> **SOURCE DATA**
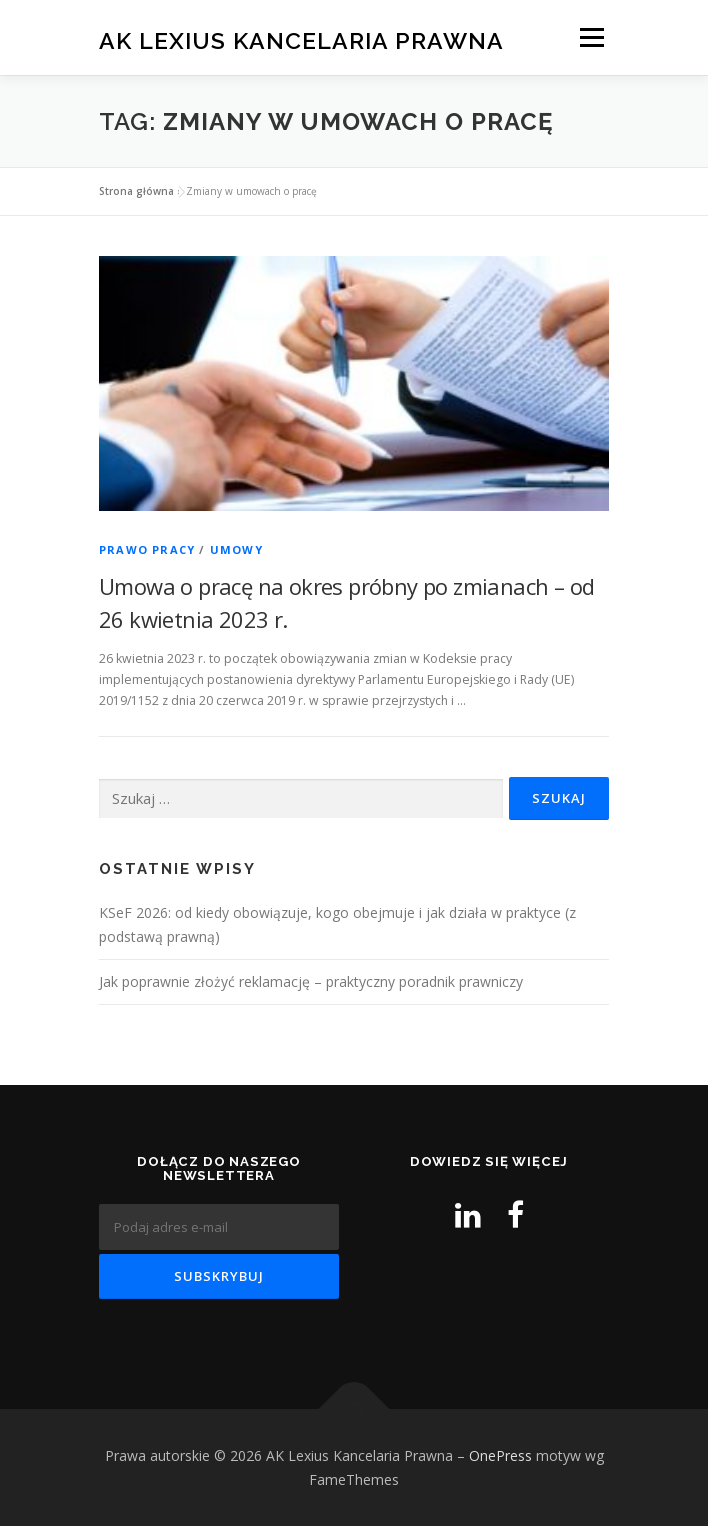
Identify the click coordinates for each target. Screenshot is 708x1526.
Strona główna (136, 191)
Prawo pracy (147, 549)
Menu (590, 37)
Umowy (236, 549)
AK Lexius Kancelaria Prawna (301, 39)
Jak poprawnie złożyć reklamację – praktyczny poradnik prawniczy (311, 981)
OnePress (500, 1455)
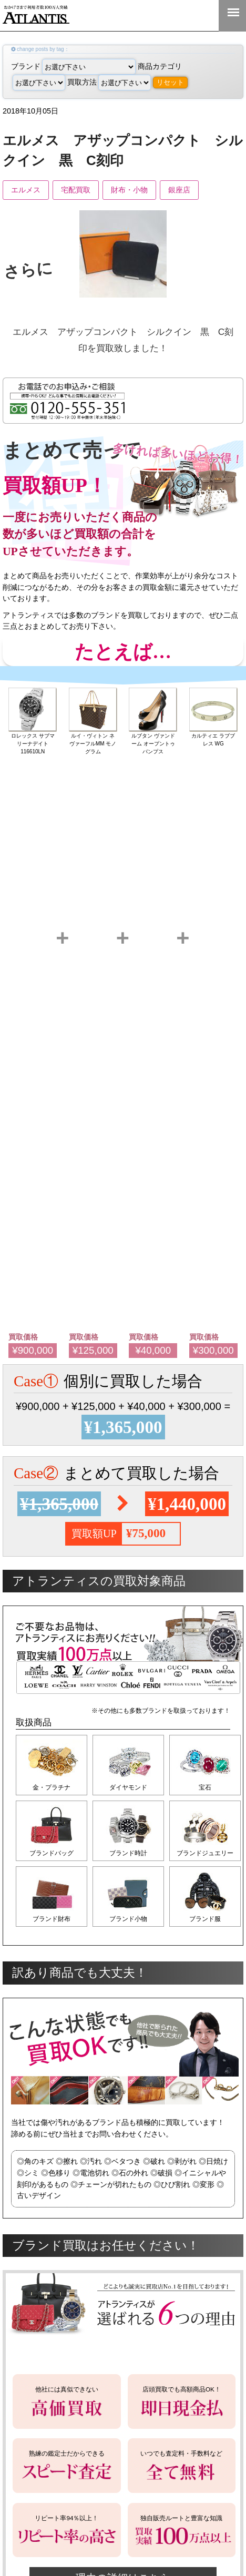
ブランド (73, 66)
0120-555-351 (198, 15)
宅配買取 (75, 190)
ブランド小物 (128, 1919)
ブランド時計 (128, 1853)
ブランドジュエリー (205, 1853)
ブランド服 (205, 1919)
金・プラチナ (51, 1787)
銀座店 (179, 190)
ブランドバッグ (51, 1853)
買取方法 (109, 82)
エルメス (25, 190)
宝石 (205, 1787)
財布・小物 (129, 190)
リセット (170, 82)
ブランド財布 (51, 1919)
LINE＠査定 (164, 15)
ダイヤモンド (128, 1787)
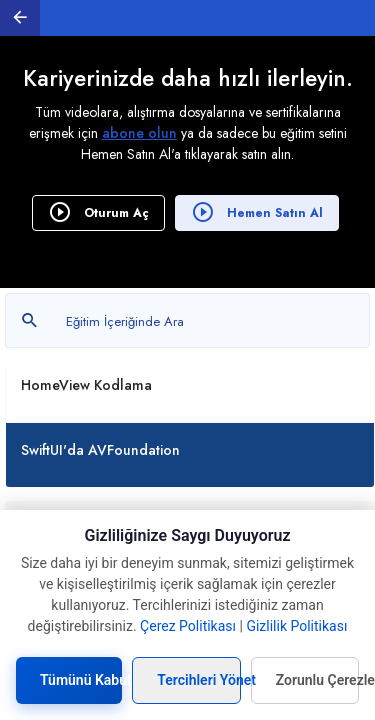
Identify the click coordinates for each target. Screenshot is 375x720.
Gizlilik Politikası (296, 626)
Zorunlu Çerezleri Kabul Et (317, 680)
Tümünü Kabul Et (81, 680)
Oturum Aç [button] (98, 212)
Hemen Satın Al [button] (257, 212)
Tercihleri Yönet (198, 680)
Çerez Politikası (188, 626)
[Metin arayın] (187, 320)
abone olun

> **TASK OBJECTIVE**
Please ensure that the data above is repeated exactly, with no pictures in the copy.

> **SOLUTION TO THIS EXERCISE**
Identify the click coordinates for each target. Screenshot is 708x1526.
Strona główna (136, 191)
Prawo pracy (147, 549)
Menu (590, 37)
Umowy (236, 549)
AK Lexius Kancelaria Prawna (301, 39)
Jak poprawnie złożyć reklamację – praktyczny poradnik prawniczy (311, 981)
OnePress (500, 1455)
ブランド (73, 66)
0120-555-351 (198, 15)
宅配買取 (75, 190)
ブランド小物 (128, 1919)
ブランド時計 (128, 1853)
ブランドジュエリー (205, 1853)
ブランド服 (205, 1919)
金・プラチナ (51, 1787)
銀座店 (179, 190)
ブランドバッグ (51, 1853)
買取方法 (109, 82)
エルメス (25, 190)
宝石 (205, 1787)
財布・小物 (129, 190)
リセット (170, 82)
ブランド財布 (51, 1919)
LINE＠査定 (164, 15)
ダイヤモンド (128, 1787)
Identify the click coordinates for each target. Screenshot is 375x720.
Gizlilik Politikası (296, 626)
Zorunlu Çerezleri Kabul Et (317, 680)
Tümünü Kabul Et (81, 680)
Oturum Aç [button] (98, 212)
Hemen Satın Al [button] (257, 212)
Tercihleri Yönet (198, 680)
Çerez Politikası (188, 626)
[Metin arayın] (187, 320)
abone olun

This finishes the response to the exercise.